*** Extracted entries ***

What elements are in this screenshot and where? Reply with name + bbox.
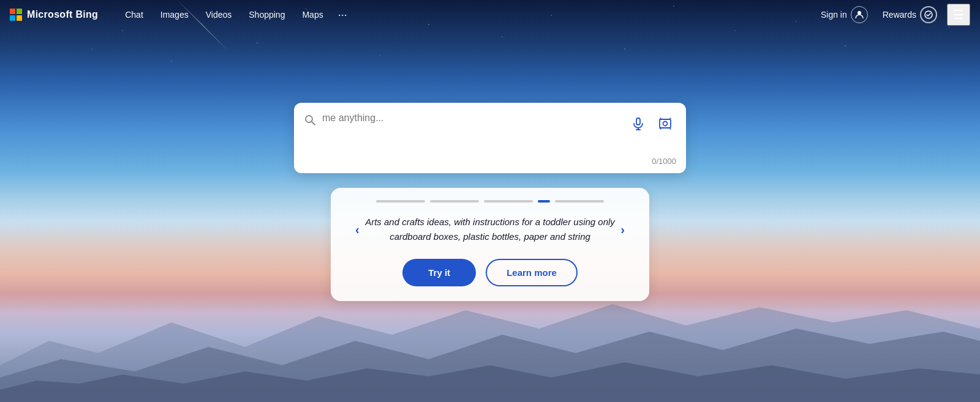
nav-videos[interactable]: Videos (198, 7, 239, 22)
search-input-area (294, 103, 686, 154)
logo-sq1 (10, 9, 15, 14)
dot-5 (555, 200, 604, 203)
nav-images[interactable]: Images (153, 7, 196, 22)
microsoft-logo-icon (10, 9, 22, 21)
main-content: 0/1000 ‹ Arts and crafts ideas, with ins… (0, 29, 980, 402)
nav-maps[interactable]: Maps (295, 7, 330, 22)
dot-2 (430, 200, 479, 203)
search-box: 0/1000 (294, 103, 686, 173)
logo-text: Microsoft Bing (27, 9, 98, 20)
svg-point-5 (306, 116, 312, 122)
nav-links: Chat Images Videos Shopping Maps ··· (118, 6, 816, 24)
dot-4-active (538, 200, 550, 203)
dot-1 (376, 200, 425, 203)
search-input-icons (627, 113, 676, 135)
search-input[interactable] (322, 113, 621, 149)
svg-point-11 (663, 122, 668, 126)
suggestion-text: Arts and crafts ideas, with instructions… (345, 215, 635, 244)
dot-3 (484, 200, 533, 203)
suggestion-buttons: Try it Learn more (345, 259, 635, 286)
rewards-button[interactable]: Rewards (878, 4, 942, 26)
hamburger-button[interactable]: ☰ (947, 4, 970, 26)
logo-sq3 (10, 15, 15, 21)
nav-more-button[interactable]: ··· (333, 6, 352, 24)
svg-line-6 (312, 122, 315, 125)
sign-in-label: Sign in (821, 10, 847, 20)
suggestion-inner: ‹ Arts and crafts ideas, with instructio… (345, 215, 635, 244)
logo-sq4 (17, 15, 22, 21)
try-it-button[interactable]: Try it (402, 259, 476, 286)
sign-in-button[interactable]: Sign in (816, 4, 873, 26)
char-count: 0/1000 (294, 154, 686, 173)
image-search-button[interactable] (654, 113, 676, 135)
nav-chat[interactable]: Chat (118, 7, 151, 22)
svg-rect-7 (636, 118, 640, 125)
user-icon (851, 6, 868, 23)
microphone-button[interactable] (627, 113, 649, 135)
navbar: Microsoft Bing Chat Images Videos Shoppi… (0, 0, 980, 29)
svg-rect-10 (660, 119, 671, 128)
suggestion-prev-button[interactable]: ‹ (350, 218, 364, 242)
logo-sq2 (17, 9, 22, 14)
char-count-label: 0/1000 (652, 157, 676, 166)
suggestion-card: ‹ Arts and crafts ideas, with instructio… (331, 188, 649, 301)
suggestion-next-button[interactable]: › (616, 218, 630, 242)
nav-shopping[interactable]: Shopping (241, 7, 292, 22)
svg-point-3 (858, 11, 861, 15)
logo-area[interactable]: Microsoft Bing (10, 9, 98, 21)
rewards-label: Rewards (883, 10, 916, 20)
rewards-icon (920, 6, 937, 23)
learn-more-button[interactable]: Learn more (486, 259, 578, 286)
search-icon (304, 114, 316, 129)
progress-dots (345, 200, 635, 203)
nav-right: Sign in Rewards ☰ (816, 4, 970, 26)
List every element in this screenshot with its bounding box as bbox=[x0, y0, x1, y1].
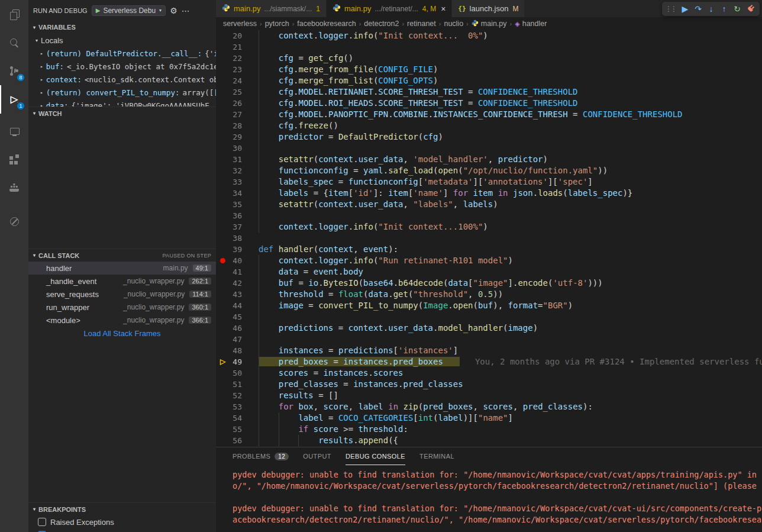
line-number[interactable]: 38 bbox=[230, 233, 242, 244]
start-debug-icon[interactable]: ▶ bbox=[96, 7, 101, 14]
code-line[interactable]: 42 buf = io.BytesIO(base64.b64decode(dat… bbox=[216, 278, 762, 289]
gutter-glyph-margin[interactable] bbox=[216, 53, 230, 64]
code-line[interactable]: 53 for box, score, label in zip(pred_box… bbox=[216, 401, 762, 412]
stack-frame[interactable]: <module>_nuclio_wrapper.py366:1 bbox=[28, 314, 216, 327]
variable-row[interactable]: ▸(return) DefaultPredictor.__call__:{'in… bbox=[28, 47, 216, 60]
code-line[interactable]: 38 bbox=[216, 233, 762, 244]
breakpoints-header[interactable]: ▾ BREAKPOINTS bbox=[28, 502, 216, 515]
stack-frame[interactable]: run_wrapper_nuclio_wrapper.py360:1 bbox=[28, 301, 216, 314]
activity-item-remote-explorer[interactable] bbox=[0, 118, 28, 146]
line-number[interactable]: 37 bbox=[230, 221, 242, 233]
gutter-glyph-margin[interactable] bbox=[216, 64, 230, 75]
panel-tab-terminal[interactable]: TERMINAL bbox=[419, 447, 454, 465]
line-number[interactable]: 36 bbox=[230, 210, 242, 221]
scope-locals[interactable]: ▾ Locals bbox=[28, 34, 216, 47]
line-number[interactable]: 35 bbox=[230, 199, 242, 210]
restart-button[interactable]: ↻ bbox=[731, 2, 744, 15]
code-line[interactable]: 26 cfg.MODEL.ROI_HEADS.SCORE_THRESH_TEST… bbox=[216, 98, 762, 109]
line-number[interactable]: 55 bbox=[230, 424, 242, 435]
breakpoint-row[interactable]: Raised Exceptions bbox=[28, 515, 216, 528]
gutter-glyph-margin[interactable] bbox=[216, 41, 230, 53]
activity-item-plugin[interactable] bbox=[0, 207, 28, 236]
line-number[interactable]: 27 bbox=[230, 109, 242, 120]
line-number[interactable]: 28 bbox=[230, 120, 242, 131]
code-line[interactable]: 56 results.append({ bbox=[216, 435, 762, 446]
variables-header[interactable]: ▾ VARIABLES bbox=[28, 21, 216, 34]
gutter-glyph-margin[interactable] bbox=[216, 210, 230, 221]
code-line[interactable]: 40 context.logger.info("Run retinanet-R1… bbox=[216, 255, 762, 266]
line-number[interactable]: 46 bbox=[230, 323, 242, 334]
stack-frame[interactable]: _handle_event_nuclio_wrapper.py262:1 bbox=[28, 275, 216, 288]
gutter-glyph-margin[interactable] bbox=[216, 266, 230, 278]
gutter-glyph-margin[interactable] bbox=[216, 345, 230, 356]
line-number[interactable]: 20 bbox=[230, 30, 242, 41]
activity-item-run-debug[interactable]: 1 bbox=[0, 85, 28, 114]
code-line[interactable]: ▷49 pred_boxes = instances.pred_boxesYou… bbox=[216, 356, 762, 367]
line-number[interactable]: 26 bbox=[230, 98, 242, 109]
code-line[interactable]: 44 image = convert_PIL_to_numpy(Image.op… bbox=[216, 300, 762, 311]
breakpoint-icon[interactable] bbox=[220, 258, 225, 263]
breadcrumb-item-main.py[interactable]: main.py bbox=[472, 20, 507, 28]
gutter-glyph-margin[interactable] bbox=[216, 143, 230, 154]
panel-tab-debug-console[interactable]: DEBUG CONSOLE bbox=[346, 447, 405, 465]
gutter-glyph-margin[interactable] bbox=[216, 401, 230, 412]
load-all-frames-link[interactable]: Load All Stack Frames bbox=[28, 327, 216, 340]
line-number[interactable]: 41 bbox=[230, 266, 242, 278]
line-number[interactable]: 51 bbox=[230, 379, 242, 390]
code-line[interactable]: 51 pred_classes = instances.pred_classes bbox=[216, 379, 762, 390]
line-number[interactable]: 48 bbox=[230, 345, 242, 356]
activity-item-explorer[interactable] bbox=[0, 0, 28, 28]
code-line[interactable]: 48 instances = predictions['instances'] bbox=[216, 345, 762, 356]
gutter-glyph-margin[interactable] bbox=[216, 188, 230, 199]
gutter-glyph-margin[interactable] bbox=[216, 244, 230, 255]
code-line[interactable]: 45 bbox=[216, 311, 762, 323]
code-line[interactable]: 39def handler(context, event): bbox=[216, 244, 762, 255]
line-number[interactable]: 42 bbox=[230, 278, 242, 289]
code-line[interactable]: 50 scores = instances.scores bbox=[216, 367, 762, 379]
gutter-glyph-margin[interactable] bbox=[216, 176, 230, 188]
tab-main.py[interactable]: main.py.../retinanet/...4, M× bbox=[327, 0, 451, 17]
code-line[interactable]: 35 setattr(context.user_data, "labels", … bbox=[216, 199, 762, 210]
breadcrumb-item-handler[interactable]: ◈handler bbox=[515, 20, 547, 28]
gutter-glyph-margin[interactable] bbox=[216, 367, 230, 379]
breadcrumb-item-serverless[interactable]: serverless bbox=[223, 20, 257, 28]
gutter-glyph-margin[interactable] bbox=[216, 390, 230, 401]
line-number[interactable]: 40 bbox=[230, 255, 242, 266]
line-number[interactable]: 34 bbox=[230, 188, 242, 199]
code-line[interactable]: 29 predictor = DefaultPredictor(cfg) bbox=[216, 131, 762, 143]
gutter-glyph-margin[interactable] bbox=[216, 30, 230, 41]
panel-tab-problems[interactable]: PROBLEMS12 bbox=[233, 447, 289, 465]
code-line[interactable]: 31 setattr(context.user_data, 'model_han… bbox=[216, 154, 762, 165]
line-number[interactable]: 45 bbox=[230, 311, 242, 323]
line-number[interactable]: 43 bbox=[230, 289, 242, 300]
gutter-glyph-margin[interactable] bbox=[216, 165, 230, 176]
gutter-glyph-margin[interactable] bbox=[216, 300, 230, 311]
variable-row[interactable]: ▸context:<nuclio_sdk.context.Context obj… bbox=[28, 73, 216, 86]
step-over-button[interactable]: ↷ bbox=[692, 2, 705, 15]
line-number[interactable]: 50 bbox=[230, 367, 242, 379]
activity-item-docker[interactable] bbox=[0, 175, 28, 203]
line-number[interactable]: 32 bbox=[230, 165, 242, 176]
call-stack-header[interactable]: ▾ CALL STACK PAUSED ON STEP bbox=[28, 249, 216, 262]
code-line[interactable]: 21 bbox=[216, 41, 762, 53]
stack-frame[interactable]: serve_requests_nuclio_wrapper.py114:1 bbox=[28, 288, 216, 301]
watch-header[interactable]: ▾ WATCH bbox=[28, 107, 216, 120]
code-line[interactable]: 30 bbox=[216, 143, 762, 154]
gutter-glyph-margin[interactable] bbox=[216, 98, 230, 109]
more-actions-icon[interactable]: ⋯ bbox=[182, 6, 190, 15]
gutter-glyph-margin[interactable] bbox=[216, 75, 230, 86]
gutter-glyph-margin[interactable] bbox=[216, 289, 230, 300]
line-number[interactable]: 56 bbox=[230, 435, 242, 446]
line-number[interactable]: 47 bbox=[230, 334, 242, 345]
drag-grip-icon[interactable]: ⋮⋮ bbox=[665, 5, 676, 13]
gutter-glyph-margin[interactable] bbox=[216, 199, 230, 210]
panel-tab-output[interactable]: OUTPUT bbox=[303, 447, 331, 465]
gutter-glyph-margin[interactable] bbox=[216, 379, 230, 390]
line-number[interactable]: 39 bbox=[230, 244, 242, 255]
gutter-glyph-margin[interactable] bbox=[216, 278, 230, 289]
code-line[interactable]: 41 data = event.body bbox=[216, 266, 762, 278]
line-number[interactable]: 25 bbox=[230, 86, 242, 98]
activity-item-extensions[interactable] bbox=[0, 146, 28, 175]
gutter-glyph-margin[interactable] bbox=[216, 334, 230, 345]
breadcrumb-item-facebookresearch[interactable]: facebookresearch bbox=[297, 20, 356, 28]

*** End of Extracted entries ***

Activity:
Note every line of the records that holds the word "Learn", and copy it.

Solved exercise:
suggestion-buttons: Try it Learn more (345, 259, 635, 286)
learn-more-button[interactable]: Learn more (486, 259, 578, 286)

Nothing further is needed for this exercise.